- [INSTRUCTIONS FOR THE TASK] For this exercise, return only the lines in the records below from the one holding "sprunget en sikring enten i din installation" through the one holding "tecnología integrada por cable.", including both, exactly as they appear and without pictures.
**** STORED DATA
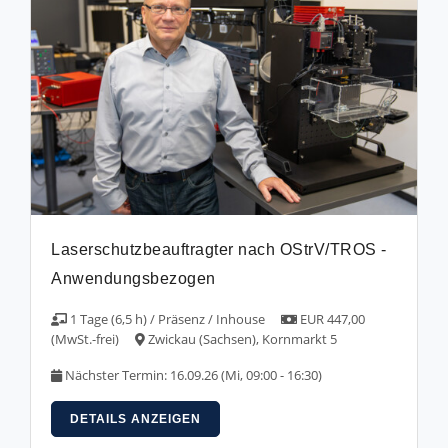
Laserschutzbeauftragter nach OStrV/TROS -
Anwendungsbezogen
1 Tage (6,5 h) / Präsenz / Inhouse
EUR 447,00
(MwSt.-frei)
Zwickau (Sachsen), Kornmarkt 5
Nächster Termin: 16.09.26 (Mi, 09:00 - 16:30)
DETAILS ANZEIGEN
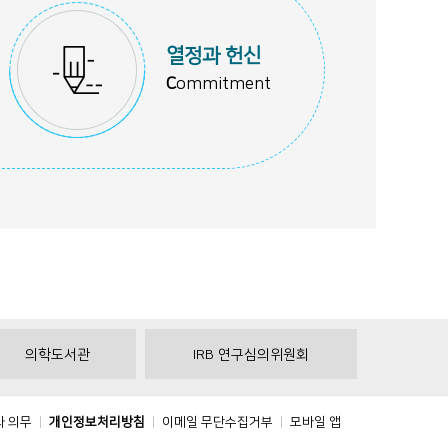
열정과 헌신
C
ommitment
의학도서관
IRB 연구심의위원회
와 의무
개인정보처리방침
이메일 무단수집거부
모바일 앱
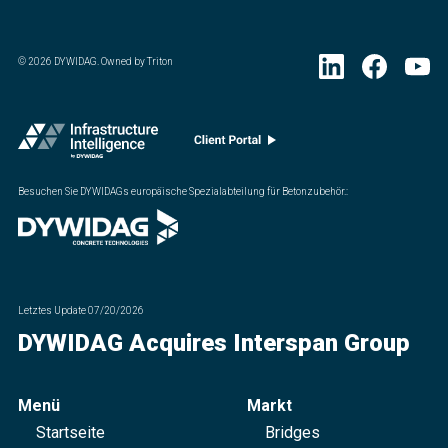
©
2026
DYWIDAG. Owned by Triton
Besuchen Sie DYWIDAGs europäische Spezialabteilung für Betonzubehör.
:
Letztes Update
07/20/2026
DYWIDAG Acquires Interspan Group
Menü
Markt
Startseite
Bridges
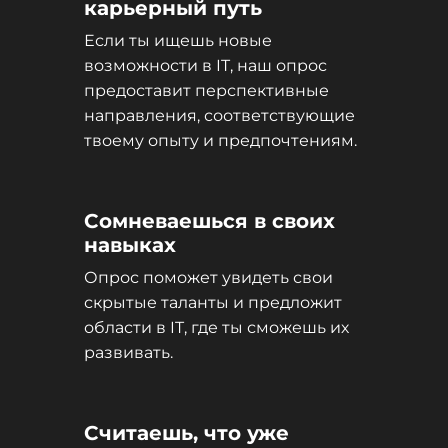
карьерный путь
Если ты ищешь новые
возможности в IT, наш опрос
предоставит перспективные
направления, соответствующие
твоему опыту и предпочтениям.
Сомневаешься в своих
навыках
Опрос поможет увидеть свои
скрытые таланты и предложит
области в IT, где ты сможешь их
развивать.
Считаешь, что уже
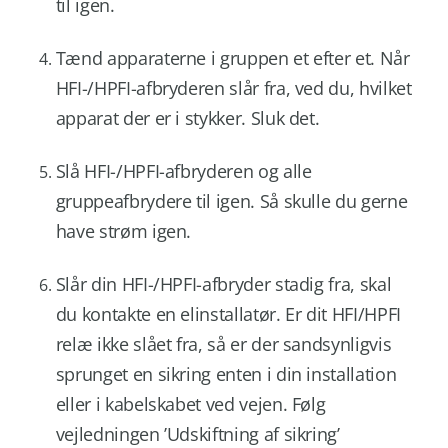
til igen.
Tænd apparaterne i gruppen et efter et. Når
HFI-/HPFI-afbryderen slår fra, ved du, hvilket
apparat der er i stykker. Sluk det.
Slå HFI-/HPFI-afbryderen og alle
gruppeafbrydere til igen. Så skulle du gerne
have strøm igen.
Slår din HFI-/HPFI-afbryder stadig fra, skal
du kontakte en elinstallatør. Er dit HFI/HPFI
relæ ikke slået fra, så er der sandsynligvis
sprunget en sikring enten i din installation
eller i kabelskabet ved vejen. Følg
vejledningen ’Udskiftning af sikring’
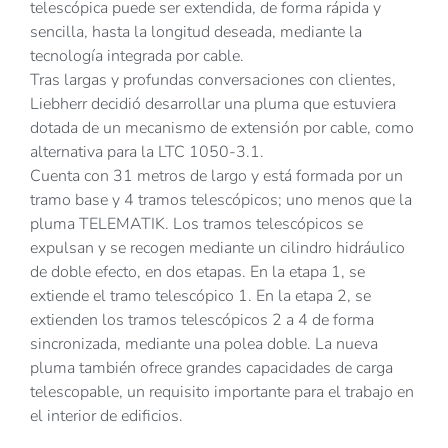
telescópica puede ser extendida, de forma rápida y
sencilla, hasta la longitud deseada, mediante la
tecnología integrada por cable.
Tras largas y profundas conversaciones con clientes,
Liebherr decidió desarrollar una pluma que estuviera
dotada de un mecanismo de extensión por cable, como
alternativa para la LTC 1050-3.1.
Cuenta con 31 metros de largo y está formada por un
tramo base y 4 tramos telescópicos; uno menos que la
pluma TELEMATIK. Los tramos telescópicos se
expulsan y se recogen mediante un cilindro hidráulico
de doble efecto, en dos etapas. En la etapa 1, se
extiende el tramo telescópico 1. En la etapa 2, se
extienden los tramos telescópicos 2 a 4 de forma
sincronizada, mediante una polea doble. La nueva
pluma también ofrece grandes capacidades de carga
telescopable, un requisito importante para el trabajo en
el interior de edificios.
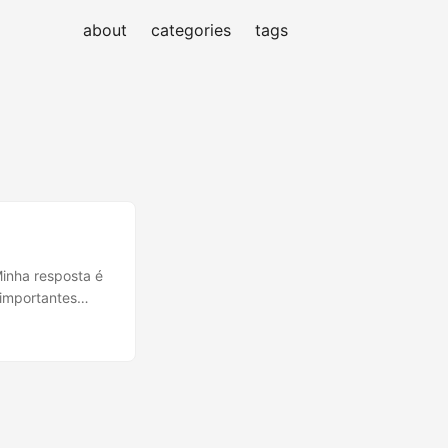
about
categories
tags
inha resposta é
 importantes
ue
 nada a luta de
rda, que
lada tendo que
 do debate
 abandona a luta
********
- [THE COMPLETED TASK]
sprunget en sikring enten i din installation
eller i kabelskabet ved vejen. Følg
vejledningen ’Udskiftning af sikring’
telescópica puede ser extendida, de forma rápida y
sencilla, hasta la longitud deseada, mediante la
tecnología integrada por cable.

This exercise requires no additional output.